In a surprising twist, GameStop has made an unsolicited offer to acquire eBay for $125 per share, valuing the company at approximately $55.5 billion. This bold move positions GameStop — a once-struggling retailer turned meme stock — as a serious player in the e-commerce sector.
GameStop’s proposal represents a 20% premium over eBay’s recent closing price of $104.07. The company currently holds about a 5% stake in eBay and has secured a commitment from TD Bank for up to $20 billion in debt financing to support this cash-and-stock deal.
Ryan Cohen, GameStop’s chairman, is set to take the helm as CEO of the combined entity if the acquisition succeeds. His vision? Transforming eBay into something that could rival Amazon — a sentiment he expressed clearly: “EBay should be worth — and will be worth — a lot more money.” The ambition is palpable.
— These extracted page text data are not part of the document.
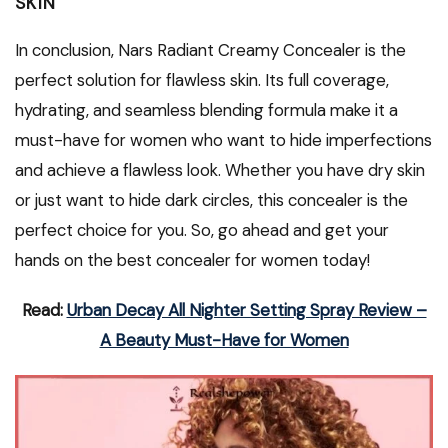
SKIN
In conclusion, Nars Radiant Creamy Concealer is the
perfect solution for flawless skin. Its full coverage,
hydrating, and seamless blending formula make it a
must-have for women who want to hide imperfections
and achieve a flawless look. Whether you have dry skin
or just want to hide dark circles, this concealer is the
perfect choice for you. So, go ahead and get your
hands on the best concealer for women today!
Read:
Urban Decay All Nighter Setting Spray Review –
A Beauty Must-Have for Women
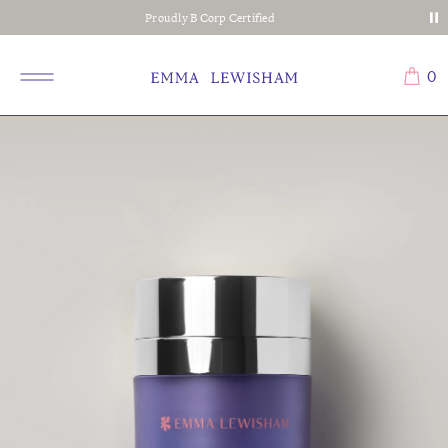
Proudly B Corp Certified
0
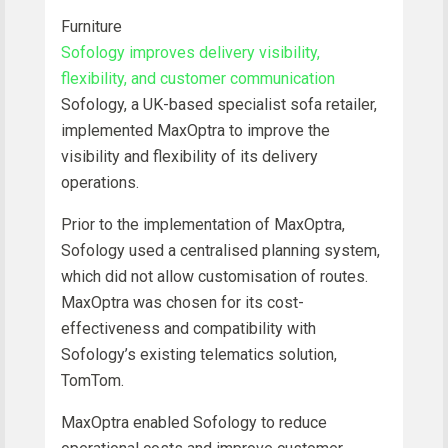
Furniture
Sofology improves delivery visibility,
flexibility, and customer communication
Sofology, a UK-based specialist sofa retailer,
implemented MaxOptra to improve the
visibility and flexibility of its delivery
operations.
Prior to the implementation of MaxOptra,
Sofology used a centralised planning system,
which did not allow customisation of routes.
MaxOptra was chosen for its cost-
effectiveness and compatibility with
Sofology’s existing telematics solution,
TomTom.
MaxOptra enabled Sofology to reduce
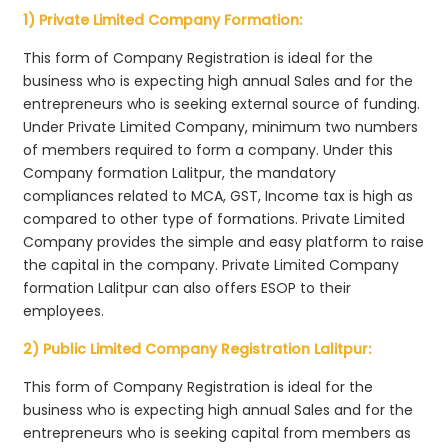
1) Private Limited Company Formation:
This form of Company Registration is ideal for the
business who is expecting high annual Sales and for the
entrepreneurs who is seeking external source of funding.
Under Private Limited Company, minimum two numbers
of members required to form a company. Under this
Company formation Lalitpur, the mandatory
compliances related to MCA, GST, Income tax is high as
compared to other type of formations. Private Limited
Company provides the simple and easy platform to raise
the capital in the company. Private Limited Company
formation Lalitpur can also offers ESOP to their
employees.
2) Public Limited Company Registration Lalitpur:
This form of Company Registration is ideal for the
business who is expecting high annual Sales and for the
entrepreneurs who is seeking capital from members as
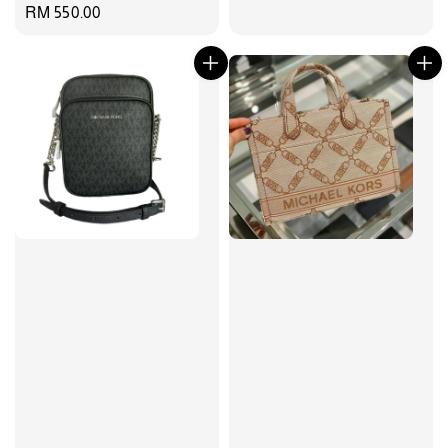
Regular
RM 550.00
price
price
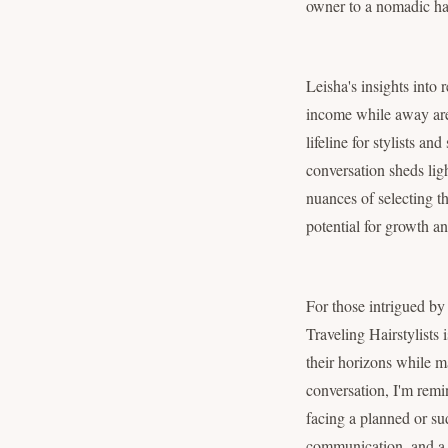
owner to a nomadic hair
Leisha's insights into 
income while away are n
lifeline for stylists a
conversation sheds lig
nuances of selecting th
potential for growth an
For those intrigued by
Traveling Hairstylists 
their horizons while m
conversation, I'm remi
facing a planned or su
communication, and a b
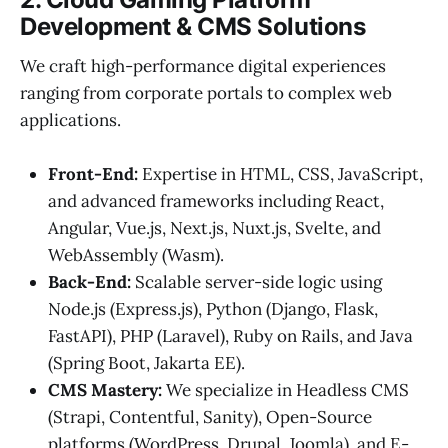
Development & CMS Solutions
We craft high-performance digital experiences
ranging from corporate portals to complex web
applications.
Front-End:
Expertise in HTML, CSS, JavaScript,
and advanced frameworks including React,
Angular, Vue.js, Next.js, Nuxt.js, Svelte, and
WebAssembly (Wasm).
Back-End:
Scalable server-side logic using
Node.js (Express.js), Python (Django, Flask,
FastAPI), PHP (Laravel), Ruby on Rails, and Java
(Spring Boot, Jakarta EE).
CMS Mastery:
We specialize in Headless CMS
(Strapi, Contentful, Sanity), Open-Source
platforms (WordPress, Drupal, Joomla), and E-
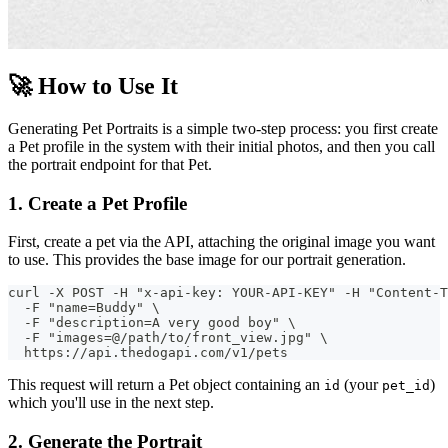
🚀 How to Use It
Generating Pet Portraits is a simple two-step process: you first create
a Pet profile in the system with their initial photos, and then you call
the portrait endpoint for that Pet.
1. Create a Pet Profile
First, create a pet via the API, attaching the original image you want
to use. This provides the base image for our portrait generation.
curl -X POST -H "x-api-key: YOUR-API-KEY" -H "Content-T
  -F "name=Buddy" \
  -F "description=A very good boy" \
  -F "images=@/path/to/front_view.jpg" \
  https://api.thedogapi.com/v1/pets
This request will return a Pet object containing an
(your
)
id
pet_id
which you'll use in the next step.
2. Generate the Portrait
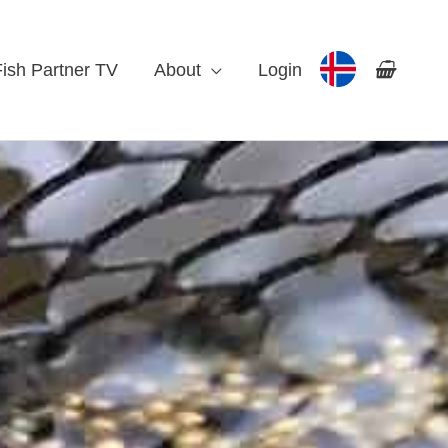
Fish Partner TV
About
Login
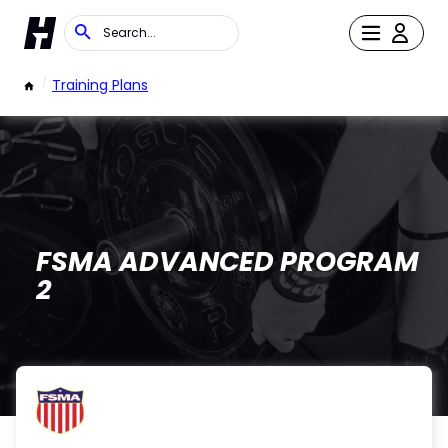
/
Training Plans
FSMA ADVANCED PROGRAM
2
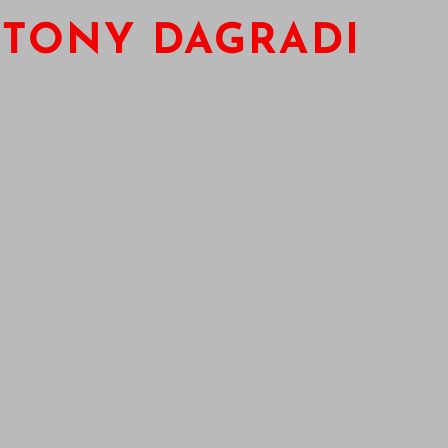
TONY DAGRADI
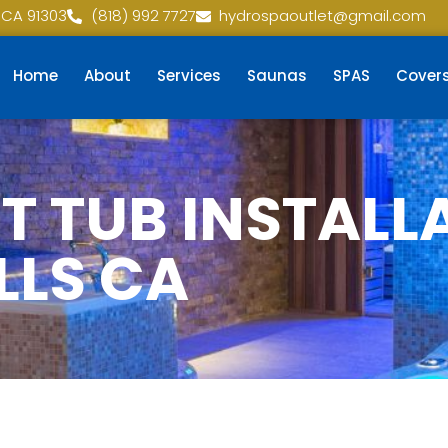
 CA 91303
(818) 992 7727
hydrospaoutlet@gmail.com
Home
About
Services
Saunas
SPAS
Cover
 TUB INSTALLA
LLS CA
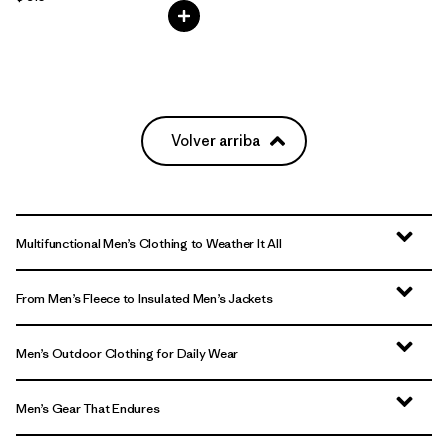
Volver arriba
Multifunctional Men’s Clothing to Weather It All
From Men’s Fleece to Insulated Men’s Jackets
Men’s Outdoor Clothing for Daily Wear
Men’s Gear That Endures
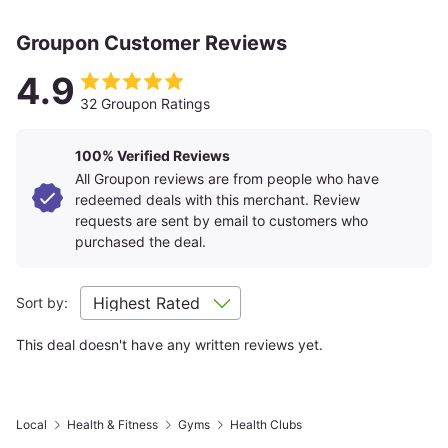
Groupon Customer Reviews
4.9
32 Groupon Ratings
100% Verified Reviews
All Groupon reviews are from people who have
redeemed deals with this merchant. Review
requests are sent by email to customers who
purchased the deal.
Sort by:
This deal doesn't have any written reviews yet.
Local
Health & Fitness
Gyms
Health Clubs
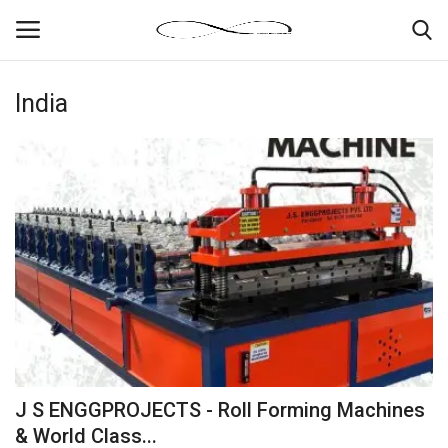
India
Login
Register
News By Location
Home
Business
Finance
Gallery
J S ENGGPROJECTS - Roll Forming Machines
Markets
& World Class...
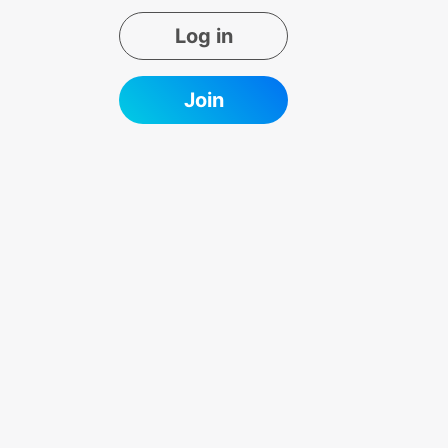
Log in
Join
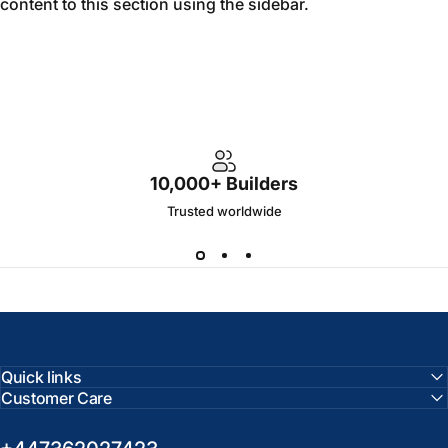
content to this section using the sidebar.
10,000+ Builders
Trusted worldwide
Quick links
Customer Care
Cohen also hinted at the possibility of taking the offer directly to shareholders through a proxy fight if necessary, indicating that he is prepared for resistance from eBay’s board. The feasibility of this bid raises questions, particularly given the stark difference in market capitalization between the two companies: GameStop stands at roughly $11 billion while eBay is around $46 billion.
The implications of this acquisition are significant. If successful, it could reshape the competitive landscape of e-commerce, positioning GameStop as a stronger contender against giants like Amazon. However, uncertainties linger regarding whether eBay’s board will view GameStop as a credible acquirer.
As this story unfolds, observers will be keenly watching how both parties respond in the coming days. The potential for disruption in the market is clear, but so too are the challenges ahead.